I have also considered the related argument made by Mr. Bingham to the effect that the
statutory requirements concerning the Record of Employment, as well as other matters, were
enforceable as implied provisions of his former contract of employment. In this respect, the
Board notes that the parties agreed that the Board should retain jurisdiction to deal with the
interpretation and enforcement of the settlement. It is my view that this limited retained
jurisdiction does not extend to the litigation of issues of interpretation of the contract of
employment. The settlement agreement ended that contract of employment, and seized the
Board with the interpretation of the settlement, rather than the contract of employment itself,
which would have been the focus if the grievances filed had not been settled. In regards to
Mr. Bingham's reliance on the board's decision in Charlton, cited above, for the proposition,
with which I agree, that the board does imply statutory provisions into contracts of
- 14 -
employment, that decision is not of assistance here, as it does not deal with a circumstance
similar to the one in question, involving only the interpretation and enforcement of a
settlement agreement.
[24]I have carefully reviewed the other authorities referred to by Mr. Bingham as well, and find
that they do not address the issue at hand, which is whether Mr. Bingham has a right to claim
compensation beyond that provided in the settlement he signed. The cases on which he relies
are distinguishable from the situation at issue here. Quite apart from the enforceability of the
terms of the agreement discussed above, which is sufficient to dispose of this matter, the
factual circumstances here are very different from those in which the Courts have enforced
statutory minima in the face of attempts to contract out of them, or implied terms of
reasonable notice into a contract of employment when an employee has been fired and not
paid the statutory minimum.

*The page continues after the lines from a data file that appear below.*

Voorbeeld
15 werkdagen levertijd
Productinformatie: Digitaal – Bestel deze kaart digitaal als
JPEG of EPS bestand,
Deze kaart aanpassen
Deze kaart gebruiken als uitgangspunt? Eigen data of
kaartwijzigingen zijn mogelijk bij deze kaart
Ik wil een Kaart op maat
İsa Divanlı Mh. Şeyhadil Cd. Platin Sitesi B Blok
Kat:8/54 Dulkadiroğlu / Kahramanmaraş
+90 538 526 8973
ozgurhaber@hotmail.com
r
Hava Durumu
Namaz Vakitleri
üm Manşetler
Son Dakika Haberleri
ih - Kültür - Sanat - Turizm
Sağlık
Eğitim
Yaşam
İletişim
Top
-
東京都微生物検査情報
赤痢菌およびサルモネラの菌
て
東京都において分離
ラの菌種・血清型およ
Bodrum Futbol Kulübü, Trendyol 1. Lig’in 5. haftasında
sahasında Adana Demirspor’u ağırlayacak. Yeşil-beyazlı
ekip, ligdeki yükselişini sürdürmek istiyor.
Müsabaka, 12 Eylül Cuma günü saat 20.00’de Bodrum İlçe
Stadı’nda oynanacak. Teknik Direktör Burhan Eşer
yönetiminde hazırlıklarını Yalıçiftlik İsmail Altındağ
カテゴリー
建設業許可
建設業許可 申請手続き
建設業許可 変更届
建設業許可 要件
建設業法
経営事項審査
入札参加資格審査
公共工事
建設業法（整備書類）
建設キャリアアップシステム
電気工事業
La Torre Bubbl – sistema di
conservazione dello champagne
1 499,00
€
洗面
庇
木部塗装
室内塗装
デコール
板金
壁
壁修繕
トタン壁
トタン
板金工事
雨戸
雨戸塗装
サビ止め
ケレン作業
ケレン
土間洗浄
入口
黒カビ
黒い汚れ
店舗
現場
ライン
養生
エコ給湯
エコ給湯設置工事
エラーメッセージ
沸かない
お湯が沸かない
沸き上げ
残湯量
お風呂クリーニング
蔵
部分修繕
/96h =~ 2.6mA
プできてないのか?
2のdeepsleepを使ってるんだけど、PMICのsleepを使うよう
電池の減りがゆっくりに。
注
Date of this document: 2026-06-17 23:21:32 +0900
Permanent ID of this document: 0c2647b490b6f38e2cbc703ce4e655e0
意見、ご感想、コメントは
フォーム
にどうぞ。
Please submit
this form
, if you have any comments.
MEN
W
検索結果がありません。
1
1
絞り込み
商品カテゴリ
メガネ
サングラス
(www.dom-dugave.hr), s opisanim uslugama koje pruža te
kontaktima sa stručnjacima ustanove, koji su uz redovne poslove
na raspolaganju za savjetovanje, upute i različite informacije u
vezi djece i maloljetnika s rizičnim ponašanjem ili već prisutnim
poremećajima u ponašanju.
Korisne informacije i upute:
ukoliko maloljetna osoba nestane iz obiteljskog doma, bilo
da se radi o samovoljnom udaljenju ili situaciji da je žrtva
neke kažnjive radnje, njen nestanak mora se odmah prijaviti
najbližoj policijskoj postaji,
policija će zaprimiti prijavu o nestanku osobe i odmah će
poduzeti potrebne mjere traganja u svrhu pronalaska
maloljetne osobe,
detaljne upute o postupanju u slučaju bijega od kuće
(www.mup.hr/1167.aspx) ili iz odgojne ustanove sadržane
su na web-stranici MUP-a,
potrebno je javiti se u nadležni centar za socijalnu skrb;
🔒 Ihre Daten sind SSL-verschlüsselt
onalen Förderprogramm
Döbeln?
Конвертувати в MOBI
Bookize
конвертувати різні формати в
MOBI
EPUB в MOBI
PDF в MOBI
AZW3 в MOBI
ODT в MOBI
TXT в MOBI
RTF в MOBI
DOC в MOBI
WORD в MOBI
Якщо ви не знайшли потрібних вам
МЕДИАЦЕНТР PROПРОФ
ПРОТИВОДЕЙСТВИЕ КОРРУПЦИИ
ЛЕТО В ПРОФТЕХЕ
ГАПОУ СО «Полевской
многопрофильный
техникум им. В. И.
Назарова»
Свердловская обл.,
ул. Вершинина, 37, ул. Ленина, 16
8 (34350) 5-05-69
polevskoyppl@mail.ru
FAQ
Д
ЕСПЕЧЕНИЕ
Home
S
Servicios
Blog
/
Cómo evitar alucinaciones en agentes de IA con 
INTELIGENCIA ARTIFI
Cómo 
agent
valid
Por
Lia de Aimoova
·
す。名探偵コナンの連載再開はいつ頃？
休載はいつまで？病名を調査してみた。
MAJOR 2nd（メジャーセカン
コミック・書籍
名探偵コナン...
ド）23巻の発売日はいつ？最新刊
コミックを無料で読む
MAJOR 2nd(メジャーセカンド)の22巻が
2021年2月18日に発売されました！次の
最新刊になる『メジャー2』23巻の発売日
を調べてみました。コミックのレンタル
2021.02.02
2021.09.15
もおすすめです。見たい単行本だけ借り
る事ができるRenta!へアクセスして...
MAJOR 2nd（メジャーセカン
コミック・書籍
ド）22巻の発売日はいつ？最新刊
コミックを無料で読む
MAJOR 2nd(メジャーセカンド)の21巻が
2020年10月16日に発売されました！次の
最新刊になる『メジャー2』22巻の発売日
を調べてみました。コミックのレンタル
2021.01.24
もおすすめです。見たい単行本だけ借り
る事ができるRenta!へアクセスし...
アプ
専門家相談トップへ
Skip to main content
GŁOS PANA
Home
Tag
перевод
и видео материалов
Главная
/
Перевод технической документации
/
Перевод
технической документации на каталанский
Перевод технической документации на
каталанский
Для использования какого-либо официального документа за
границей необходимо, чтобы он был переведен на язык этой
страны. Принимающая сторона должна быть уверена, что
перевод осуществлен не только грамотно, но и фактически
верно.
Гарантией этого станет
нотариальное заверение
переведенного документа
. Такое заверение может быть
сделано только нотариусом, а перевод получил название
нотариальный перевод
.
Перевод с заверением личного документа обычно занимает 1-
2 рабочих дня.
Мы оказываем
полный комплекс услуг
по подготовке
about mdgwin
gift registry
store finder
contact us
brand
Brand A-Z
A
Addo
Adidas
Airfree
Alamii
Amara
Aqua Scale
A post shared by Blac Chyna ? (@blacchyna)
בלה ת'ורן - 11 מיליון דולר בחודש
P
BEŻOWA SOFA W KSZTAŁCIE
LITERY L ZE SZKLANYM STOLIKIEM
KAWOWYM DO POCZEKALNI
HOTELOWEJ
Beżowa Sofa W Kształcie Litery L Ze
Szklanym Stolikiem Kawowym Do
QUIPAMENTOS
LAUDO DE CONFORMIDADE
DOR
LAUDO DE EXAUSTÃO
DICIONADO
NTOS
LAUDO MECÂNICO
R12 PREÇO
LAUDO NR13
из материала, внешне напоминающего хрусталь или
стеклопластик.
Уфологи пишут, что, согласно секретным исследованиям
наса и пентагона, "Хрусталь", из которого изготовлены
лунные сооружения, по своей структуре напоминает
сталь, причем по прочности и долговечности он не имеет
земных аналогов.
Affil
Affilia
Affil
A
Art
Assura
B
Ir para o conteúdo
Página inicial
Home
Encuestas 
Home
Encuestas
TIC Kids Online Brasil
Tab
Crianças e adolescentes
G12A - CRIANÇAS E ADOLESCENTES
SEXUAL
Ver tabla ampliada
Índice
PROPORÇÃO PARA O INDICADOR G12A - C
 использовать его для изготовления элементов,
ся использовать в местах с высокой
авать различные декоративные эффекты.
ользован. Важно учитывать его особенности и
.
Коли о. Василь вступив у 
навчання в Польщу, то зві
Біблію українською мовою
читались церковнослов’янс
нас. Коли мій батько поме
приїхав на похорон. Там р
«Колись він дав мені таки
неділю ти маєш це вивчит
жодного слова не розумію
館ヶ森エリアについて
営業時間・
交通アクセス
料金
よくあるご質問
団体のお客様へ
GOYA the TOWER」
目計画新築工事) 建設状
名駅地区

Most basically, unlike the fact situations in most of the cases on
which he relies, Mr. Bingham had not been fired at the time he signed the settlement
agreement. Rather, he agreed to leave his employment, rather than being unilaterally
terminated. Moreover, although there were several issues outstanding between him and his
employer at the time of the settlement, there was no suggestion that the employer had taken
any action to terminate his employment at the time he appeared at the Board to engage in
mediation of a grievance related to a job competition.He was free to agree to leave his
employment on the terms that he did, or not, but having done so, he has no entitlements
beyond those provided in the agreement he signed.
- 15 -
[25]The board continues to remain seized to deal with any further issues surrounding the
interpretation or enforcement of the settlement, which the parties are unable to resolve
themselves.
Dated at Toronto this 6th day of January 2011.